During the quarter under review, total revenue rose by 12% to ₹1,305.5 crore from ₹1,164.9 crore in the corresponding period last year, as per the earnings report released by the company today.

On the operating front, EBITDA stood at ₹327.5 crore, registering a growth of 14.7% over ₹285.6 crore in the year ago period. The margin improved to 25.1% from 24.5% in the same period last year.

Ajay Bijli, Managing Director, PVR Inox, says, "Our endeavour is to redefine our growth strategy, focus on fixed cost reduction thus improving profitability resulting in enhanced return on capital and free cash flow generation.”

For the full financial year 2023-24, the net loss of PVR Inox narrowed significantly to ₹32.7 crore from ₹336.4 crore in the previous fiscal. The revenue surged 63.5% to ₹6,263.7 crore compared with ₹3,829.7 crore in FY23. The EBITDA jumped 74.5% to ₹1,966.7 crore from ₹1,126.8 crore in the last fiscal.

The multiplex chain operator in its earnings report says that the full year (FY24) results “are not comparable with earlier periods" as the merger between PVR and its rival INOX Leisure became effective from February 6, 2023.

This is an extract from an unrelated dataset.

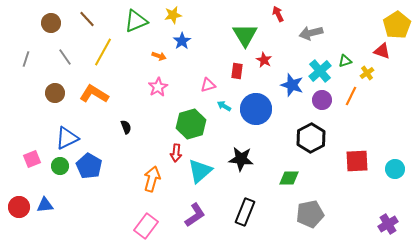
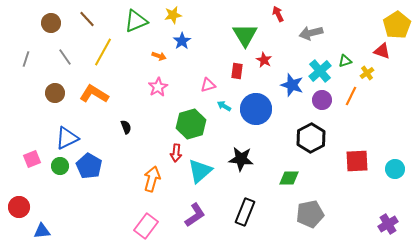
blue triangle at (45, 205): moved 3 px left, 26 px down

As per the company, it has been working hard to achieve the full potential of the merger. “Right after the merger was consummated, we had guided for annual EBITDA level synergies of ₹225 crore which will be achieved over 12-24 months. We are happy to update that the integration process has been moving along well and has produced significant operational savings,” says the company.

During the year, the company achieved a total EBITDA level synergy of ₹185– 208 crore. Of this, the box office contributes around ₹89–97 crore, food & beverage contributes in the range of ₹34–40 crore, savings on manpower & other overheads contribute around ₹62–71 crore. “While a large part of the merger synergies we had guided for has been achieved in FY24, we expect to realise further synergies in FY25 as well. The full impact of these synergies would be visible as occupancies improve,” it adds.

The release notes that significant volatility was observed in box office collections during the year. “Quarter ended March 2024 was the weakest quarter of the year.”

As per the company, India box office in January started off on a decent note with ‘Fighter’ (Hindi) grossing ₹255 crore, ‘Hanuman’ (Telugu) (₹238 crore), and month of March saw releases like ‘Shaitaan’ (Hindi) grossing ₹176 crore, which performed well at the box office. However, the overall quarter was muted with admissions of 32.6 million (YoY growth of 7%) and an average ticket price (ATP) of ₹233 (YoY de-growth of -2%). The F&B spend per head (SPH) was ₹129, up 8% YoY.

For the full fiscal FY24, the company recorded 151.4 million admissions (YoY growth of 59%) with an ATP of ₹259, up 8% YoY, and SPH of ₹132 (YoY growth of 3%). This led to a 73% increase in ticket sales, a 64% rise in food & beverage sales, and a 56% boost in Ad sales when compared to proforma figures from FY23, the release highlighted.

In the current quarter, the ongoing Lok Sabha General Elections has also impacted the flow of new releases, which is expected to stabilise by mid-June.

During the year, the company opened 130 new screens and closed 85 underperforming screening, resulting in net addition of 45 screens. Currently, the screen portfolio includes 1,748 screens in 360 cinemas across 112 cities in India and Sri Lanka. The company generated free cash flow of ₹115.8 crore during the year and used it to reduce its net debt from ₹1,430.4 crore on March 31, 2023 to ₹1,294 crore on March 31, 2024.